● **Description of the task**: Taking the line that contains "Kalenderjahr 2005 liefert." as the first and the final line of the records as the last, write out every line between them exactly, ends included, and nothing else.

● **Information given**:
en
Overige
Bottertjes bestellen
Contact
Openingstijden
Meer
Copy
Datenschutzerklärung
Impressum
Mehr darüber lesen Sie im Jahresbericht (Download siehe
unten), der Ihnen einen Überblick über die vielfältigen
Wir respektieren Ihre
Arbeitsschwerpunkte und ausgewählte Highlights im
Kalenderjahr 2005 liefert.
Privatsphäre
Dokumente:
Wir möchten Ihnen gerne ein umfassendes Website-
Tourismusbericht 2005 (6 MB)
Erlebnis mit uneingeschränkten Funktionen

● **Problem solution**:
Kalenderjahr 2005 liefert.
Privatsphäre
Dokumente:
Wir möchten Ihnen gerne ein umfassendes Website-
Tourismusbericht 2005 (6 MB)
Erlebnis mit uneingeschränkten Funktionen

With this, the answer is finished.